Catalysis Letters p. 3309 - 3314 (2018)
Update date:2022-08-28
Topics:
Meng, Li-Jun
Liu, Ya-Yun
Zhou, Hai-Sheng
Yin, Xin-Jian
Wu, Jian-Ping
Wu, Mian-Bin
Xu, Gang
Yang, Li-Rong
The transformations of transaminases have been extensively studied as an approach to the production of chiral amino moieties. However, the low equilibrium conversion of the reaction is a critical disadvantage to transaminase application, and a strategy for shifting the reaction equilibrium is essential. Herein, we have developed a novel method to effectively prevent the reversibility of transamination by fully decomposing byproduct α-ketoglutarate into ethylene and carbon dioxide in situ using ethylene-forming enzyme (EFE). Two transaminases and one EFE were expressed in E. coli and purified to be used in the cascade reaction.

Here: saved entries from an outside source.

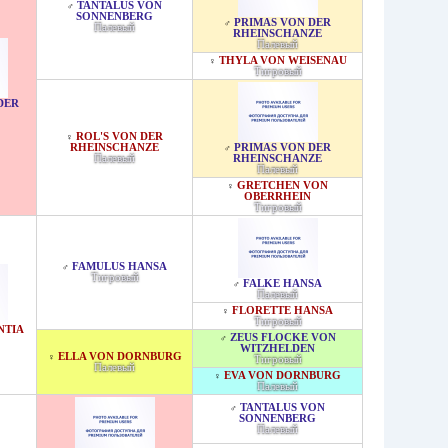
TANTALUS VON
♂
SONNENBERG
PRIMAS VON DER
♂
Палевый
RHEINSCHANZE
Палевый
THYLA VON WEISENAU
♀
Тигровый
DER
ROL'S VON DER
♀
RHEINSCHANZE
PRIMAS VON DER
♂
Палевый
RHEINSCHANZE
Палевый
GRETCHEN VON
♀
OBERRHEIN
Тигровый
FAMULUS HANSA
♂
Тигровый
FALKE HANSA
♂
Палевый
FLORETTE HANSA
♀
Тигровый
NTIA
ZEUS FLOCKE VON
♂
WITZHELDEN
ELLA VON DORNBURG
♀
Тигровый
Палевый
EVA VON DORNBURG
♀
Палевый
TANTALUS VON
♂
SONNENBERG
Палевый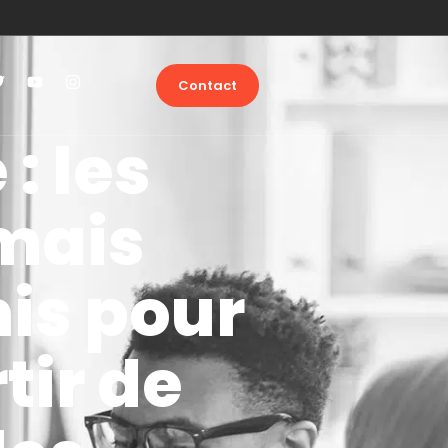
Contact
: les
mais
mis pour
tir de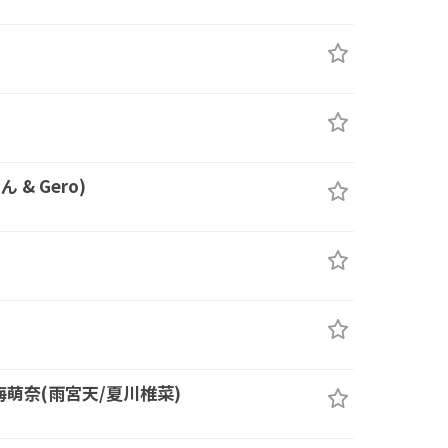
ん & Gero)
海萌奈(雨宮天/夏川椎菜)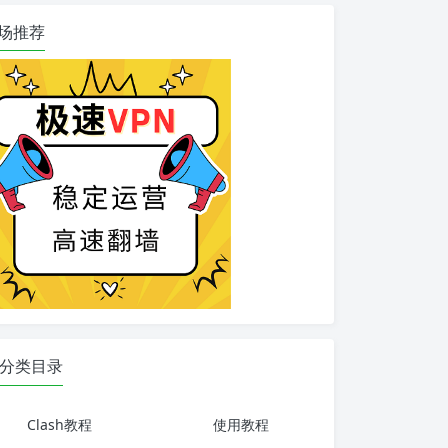
场推荐
分类目录
Clash教程
使用教程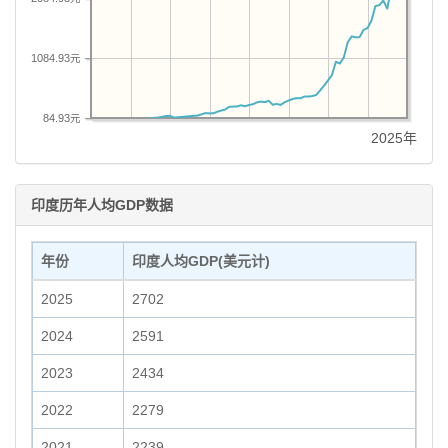
1084.93元
84.93元
2025年
印度历年人均GDP数据
年份
印度人均GDP(美元计)
2025
2702
2024
2591
2023
2434
2022
2279
2021
2239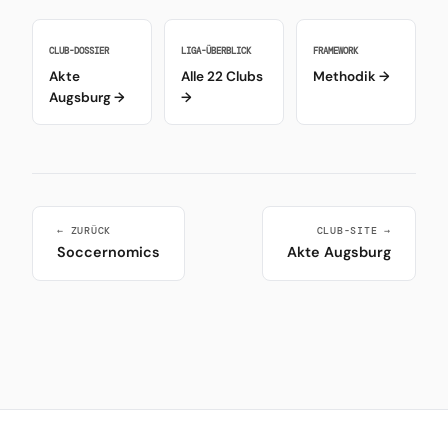
CLUB-DOSSIER
LIGA-ÜBERBLICK
FRAMEWORK
Akte
Alle 22 Clubs
Methodik →
Augsburg →
→
← ZURÜCK
CLUB-SITE →
Soccernomics
Akte Augsburg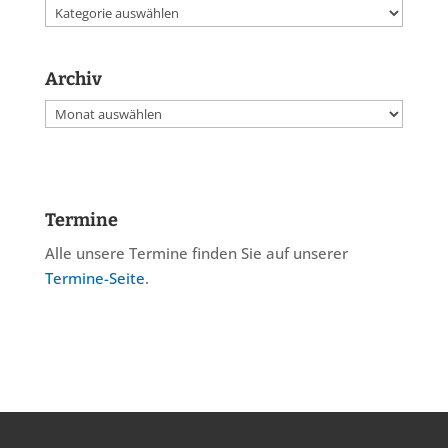
Kategorien
Archiv
Archiv
Termine
Alle unsere Termine finden Sie auf unserer
Termine-Seite
.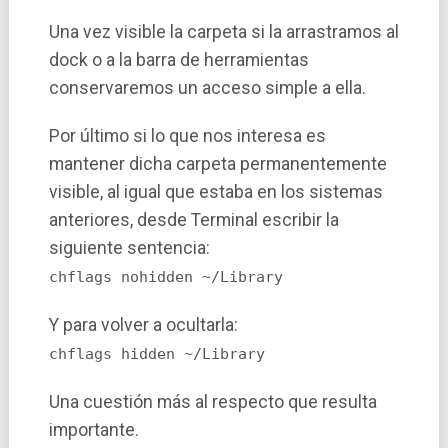
Una vez visible la carpeta si la arrastramos al
dock o a la barra de herramientas
conservaremos un acceso simple a ella.
Por último si lo que nos interesa es
mantener dicha carpeta permanentemente
visible, al igual que estaba en los sistemas
anteriores, desde Terminal escribir la
siguiente sentencia:
chflags nohidden ~/Library
Y para volver a ocultarla:
chflags hidden ~/Library
Una cuestión más al respecto que resulta
importante.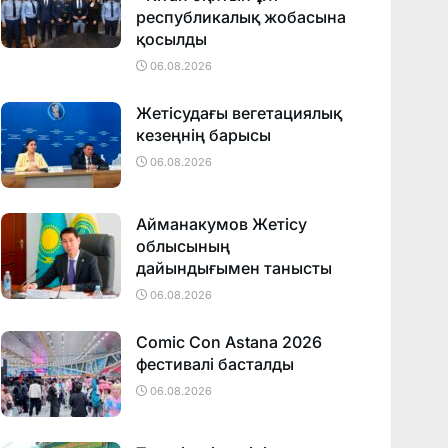
республикалық жобасына
қосылды
06.08.2026
Жетісудағы вегетациялық
кезеңнің барысы
06.08.2026
Айманакумов Жетісу
облысының
дайындығымен танысты
06.08.2026
Comic Con Astana 2026
фестивалi басталды
06.08.2026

After optimal reaction conditions were determined based on the enzymatic properties, a cascade reaction coupling transaminase with EFE was conducted and showed high efficiency in the synthesis of l-phosphinothricin. Finally, using this approach with only an equivalent amount of amino donor l-glutamate increased the conversions of various keto acids from < 60% to > 99%. This strategy shows great potential for transamination using glutamate as the amino donor.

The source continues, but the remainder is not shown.